What is needed = Once you reach the line containing "クライマックス目前の第11巻！！" in the data below, restate each line word for word up to and including the one containing "اِنَّمَا يَأْمُرُكُمْ بِالسُّوْۤءِ".

(Collected data)
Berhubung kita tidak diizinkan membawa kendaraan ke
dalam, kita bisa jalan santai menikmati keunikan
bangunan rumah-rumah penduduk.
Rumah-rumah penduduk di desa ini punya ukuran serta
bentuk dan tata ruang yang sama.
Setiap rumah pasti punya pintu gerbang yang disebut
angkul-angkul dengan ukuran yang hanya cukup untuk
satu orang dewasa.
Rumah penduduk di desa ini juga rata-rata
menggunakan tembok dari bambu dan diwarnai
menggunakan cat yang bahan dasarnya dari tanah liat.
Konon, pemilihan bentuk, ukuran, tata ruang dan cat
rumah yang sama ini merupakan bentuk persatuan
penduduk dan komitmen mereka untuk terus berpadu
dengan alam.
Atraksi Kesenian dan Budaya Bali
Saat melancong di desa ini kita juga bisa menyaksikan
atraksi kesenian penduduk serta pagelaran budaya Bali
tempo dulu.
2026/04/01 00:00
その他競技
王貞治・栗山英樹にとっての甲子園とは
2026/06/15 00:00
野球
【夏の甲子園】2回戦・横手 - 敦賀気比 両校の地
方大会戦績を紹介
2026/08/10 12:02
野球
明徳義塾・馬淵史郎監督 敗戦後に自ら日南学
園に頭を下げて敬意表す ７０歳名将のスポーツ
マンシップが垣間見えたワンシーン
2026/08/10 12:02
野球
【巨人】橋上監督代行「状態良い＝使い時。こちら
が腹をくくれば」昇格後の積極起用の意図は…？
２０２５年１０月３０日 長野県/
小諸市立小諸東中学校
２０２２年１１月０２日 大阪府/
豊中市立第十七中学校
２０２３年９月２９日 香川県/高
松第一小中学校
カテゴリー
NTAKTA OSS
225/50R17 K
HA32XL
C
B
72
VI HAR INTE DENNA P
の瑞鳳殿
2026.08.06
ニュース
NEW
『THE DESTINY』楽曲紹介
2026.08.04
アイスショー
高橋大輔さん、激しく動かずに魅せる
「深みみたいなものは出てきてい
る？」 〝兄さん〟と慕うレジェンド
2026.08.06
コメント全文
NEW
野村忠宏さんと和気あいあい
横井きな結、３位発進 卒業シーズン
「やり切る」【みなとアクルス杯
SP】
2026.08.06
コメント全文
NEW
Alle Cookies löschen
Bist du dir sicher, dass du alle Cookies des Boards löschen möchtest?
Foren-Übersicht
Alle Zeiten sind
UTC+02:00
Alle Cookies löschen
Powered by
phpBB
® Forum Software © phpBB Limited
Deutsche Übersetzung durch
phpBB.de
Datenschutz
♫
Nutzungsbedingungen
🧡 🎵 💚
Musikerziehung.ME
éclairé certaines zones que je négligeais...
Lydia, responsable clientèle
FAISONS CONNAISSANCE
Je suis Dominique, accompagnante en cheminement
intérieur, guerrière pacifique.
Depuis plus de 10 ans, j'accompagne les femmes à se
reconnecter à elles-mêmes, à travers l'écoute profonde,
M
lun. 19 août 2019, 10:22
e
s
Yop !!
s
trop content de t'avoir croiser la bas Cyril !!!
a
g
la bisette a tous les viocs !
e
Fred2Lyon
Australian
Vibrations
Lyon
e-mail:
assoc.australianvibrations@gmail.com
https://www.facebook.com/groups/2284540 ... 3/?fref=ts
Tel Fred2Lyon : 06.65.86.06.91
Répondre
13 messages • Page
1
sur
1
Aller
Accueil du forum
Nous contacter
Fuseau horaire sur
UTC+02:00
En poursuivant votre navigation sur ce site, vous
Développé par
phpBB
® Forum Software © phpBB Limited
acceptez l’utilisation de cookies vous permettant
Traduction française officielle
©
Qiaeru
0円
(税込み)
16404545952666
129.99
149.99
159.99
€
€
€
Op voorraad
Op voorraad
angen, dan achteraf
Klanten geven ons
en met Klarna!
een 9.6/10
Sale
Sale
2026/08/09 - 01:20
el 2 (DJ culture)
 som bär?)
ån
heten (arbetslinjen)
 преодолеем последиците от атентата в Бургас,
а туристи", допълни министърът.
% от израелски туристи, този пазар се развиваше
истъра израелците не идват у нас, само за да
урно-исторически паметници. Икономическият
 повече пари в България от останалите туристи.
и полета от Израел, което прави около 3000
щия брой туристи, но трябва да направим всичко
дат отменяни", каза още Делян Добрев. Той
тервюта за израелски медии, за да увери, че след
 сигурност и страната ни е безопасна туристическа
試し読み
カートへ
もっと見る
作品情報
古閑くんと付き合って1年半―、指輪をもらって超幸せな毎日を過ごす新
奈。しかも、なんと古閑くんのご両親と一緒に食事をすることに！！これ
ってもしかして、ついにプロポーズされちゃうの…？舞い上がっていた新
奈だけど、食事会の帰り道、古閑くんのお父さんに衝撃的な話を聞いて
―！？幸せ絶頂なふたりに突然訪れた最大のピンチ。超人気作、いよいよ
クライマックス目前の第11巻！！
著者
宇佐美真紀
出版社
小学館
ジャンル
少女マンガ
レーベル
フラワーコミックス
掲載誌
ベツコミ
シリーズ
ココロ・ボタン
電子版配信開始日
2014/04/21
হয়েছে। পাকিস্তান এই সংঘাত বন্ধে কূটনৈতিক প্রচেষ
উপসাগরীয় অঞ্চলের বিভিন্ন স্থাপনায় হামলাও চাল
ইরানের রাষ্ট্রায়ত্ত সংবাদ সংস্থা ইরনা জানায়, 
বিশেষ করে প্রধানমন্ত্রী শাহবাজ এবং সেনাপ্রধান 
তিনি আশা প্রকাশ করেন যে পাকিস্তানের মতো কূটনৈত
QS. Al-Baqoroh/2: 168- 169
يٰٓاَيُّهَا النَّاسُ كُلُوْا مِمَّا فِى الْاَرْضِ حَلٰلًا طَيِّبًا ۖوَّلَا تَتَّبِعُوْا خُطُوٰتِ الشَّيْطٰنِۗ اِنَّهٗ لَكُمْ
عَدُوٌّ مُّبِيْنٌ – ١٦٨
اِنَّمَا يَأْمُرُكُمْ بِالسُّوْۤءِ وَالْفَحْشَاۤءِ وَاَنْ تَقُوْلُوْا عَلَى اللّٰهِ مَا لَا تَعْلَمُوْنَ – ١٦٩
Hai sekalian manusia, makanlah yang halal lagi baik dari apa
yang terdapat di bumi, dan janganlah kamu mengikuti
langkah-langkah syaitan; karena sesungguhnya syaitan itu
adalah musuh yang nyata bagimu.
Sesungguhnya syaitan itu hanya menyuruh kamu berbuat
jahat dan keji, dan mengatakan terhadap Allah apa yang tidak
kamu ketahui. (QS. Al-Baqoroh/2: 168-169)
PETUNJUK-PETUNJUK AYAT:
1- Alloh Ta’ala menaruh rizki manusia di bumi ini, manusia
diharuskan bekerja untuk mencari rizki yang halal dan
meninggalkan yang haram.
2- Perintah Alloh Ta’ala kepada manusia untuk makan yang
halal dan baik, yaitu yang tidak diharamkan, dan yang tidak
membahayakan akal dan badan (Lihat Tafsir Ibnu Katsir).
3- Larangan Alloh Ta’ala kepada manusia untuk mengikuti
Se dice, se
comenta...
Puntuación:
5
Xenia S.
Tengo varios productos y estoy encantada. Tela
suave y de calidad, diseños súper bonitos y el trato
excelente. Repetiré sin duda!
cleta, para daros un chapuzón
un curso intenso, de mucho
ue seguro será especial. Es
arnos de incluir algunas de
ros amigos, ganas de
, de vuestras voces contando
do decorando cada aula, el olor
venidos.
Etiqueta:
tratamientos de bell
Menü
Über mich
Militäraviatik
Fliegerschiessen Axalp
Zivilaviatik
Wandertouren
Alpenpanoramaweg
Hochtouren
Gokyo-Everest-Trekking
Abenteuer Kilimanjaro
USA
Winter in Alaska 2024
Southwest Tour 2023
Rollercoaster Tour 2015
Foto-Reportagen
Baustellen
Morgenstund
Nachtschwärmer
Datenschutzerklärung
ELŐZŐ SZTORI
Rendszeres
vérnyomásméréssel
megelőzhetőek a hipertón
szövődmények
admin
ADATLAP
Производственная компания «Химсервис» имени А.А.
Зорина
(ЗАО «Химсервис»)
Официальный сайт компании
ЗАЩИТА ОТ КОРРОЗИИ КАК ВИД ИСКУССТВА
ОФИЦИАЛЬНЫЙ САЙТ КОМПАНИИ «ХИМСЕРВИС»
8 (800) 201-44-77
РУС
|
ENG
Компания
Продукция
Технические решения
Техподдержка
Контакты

Response box =
クライマックス目前の第11巻！！
著者
宇佐美真紀
出版社
小学館
ジャンル
少女マンガ
レーベル
フラワーコミックス
掲載誌
ベツコミ
シリーズ
ココロ・ボタン
電子版配信開始日
2014/04/21
হয়েছে। পাকিস্তান এই সংঘাত বন্ধে কূটনৈতিক প্রচেষ
উপসাগরীয় অঞ্চলের বিভিন্ন স্থাপনায় হামলাও চাল
ইরানের রাষ্ট্রায়ত্ত সংবাদ সংস্থা ইরনা জানায়, 
বিশেষ করে প্রধানমন্ত্রী শাহবাজ এবং সেনাপ্রধান 
তিনি আশা প্রকাশ করেন যে পাকিস্তানের মতো কূটনৈত
QS. Al-Baqoroh/2: 168- 169
يٰٓاَيُّهَا النَّاسُ كُلُوْا مِمَّا فِى الْاَرْضِ حَلٰلًا طَيِّبًا ۖوَّلَا تَتَّبِعُوْا خُطُوٰتِ الشَّيْطٰنِۗ اِنَّهٗ لَكُمْ
عَدُوٌّ مُّبِيْنٌ – ١٦٨
اِنَّمَا يَأْمُرُكُمْ بِالسُّوْۤءِ وَالْفَحْشَاۤءِ وَاَنْ تَقُوْلُوْا عَلَى اللّٰهِ مَا لَا تَعْلَمُوْنَ – ١٦٩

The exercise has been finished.